In a move that may signal a proxy fight over the proposed merger between Hewlett-Packard Co. (HP) and Compaq Computer Corp., Walter B. Hewlett, an HP board member and the son of HP co-founder William Hewlett, has hired proxy solicitation advisors MacKenzie Partners Inc., according to published reports.
Walter B. Hewlett could not be immediately reached for comment, though his spokeswoman was quoted in the press as saying he hired the firm to preserve his options.
On Nov. 6, Hewlett announced that he and his sisters Eleanor Hewlett Gimon and Mary Hewlett Jaffe, as well as the William R. Hewlett Revocable Trust and the William and Flora Hewlett Foundation would all vote against the merger. The day after that, David Packard Jr., son of HP's other co-founder, indicated that he too intends to join the Hewlett family in opposing the merger.
HP announced in early September that it had agreed to acquire rival Compaq in a stock swap based on the companies' share prices at the time. The merger was estimated to be worth US$25 billion at the time it was announced, though share values have since declined, losing about $4.5 billion of its value as of today. Compaq and HP are aiming to finalize the merger in the first half of 2002, following regulatory approval, but the growing dissent against the deal may scuttle such plans.
HP announced on Nov. 7 that its full board, with the glaring exception of Walter Hewlett, voted to support the deal, adding that a proxy statement will be filed "shortly" by the HP board for the review of shareholders. Walter B. Hewlett has argued that HP should remain a stand-alone company and that a merger between HP and Compaq would steer HP away from its solid printing and services base and towards a far less profitable focus on the PC and lower-end server markets.

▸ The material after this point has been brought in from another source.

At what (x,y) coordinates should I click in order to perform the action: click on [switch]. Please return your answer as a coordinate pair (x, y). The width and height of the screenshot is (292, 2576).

Founded in January 1990, MacKenzie Partners is a proxy solicitation/financial relations consulting company specializing in mergers and acquisitions-related transactions with particular experience in corporate control contests such as proxy fights, tender offers and consent solicitations, according to the company's Web site.

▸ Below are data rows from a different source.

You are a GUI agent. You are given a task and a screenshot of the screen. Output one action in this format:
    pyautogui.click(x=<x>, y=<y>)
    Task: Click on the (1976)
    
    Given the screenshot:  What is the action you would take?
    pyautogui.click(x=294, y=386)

Together, the heirs of William Hewlett, the William R. Hewlett Revocable Trust and the William and Flora Hewlett Foundation hold more than 100 million shares of HP stock. The junior Packard is the founder of the Packard Humanities Institute, which owns 25.76 million shares of HP, or about 1.3 percent of the company. The David and Lucile Packard Foundation is HP's largest stakeholder, with an ownership share exceeding 10 percent of HP.
The David and Lucile Packard Foundation has not yet decided which way it will vote on the merger, according to its chief financial officer George Vera and is awaiting the proxy statement outlining the deal to be filed by Compaq and HP with the U.S. Securities and Exchange Commission before making such a decision.
William R. Hewlett died earlier this year and David Packard died in 1996.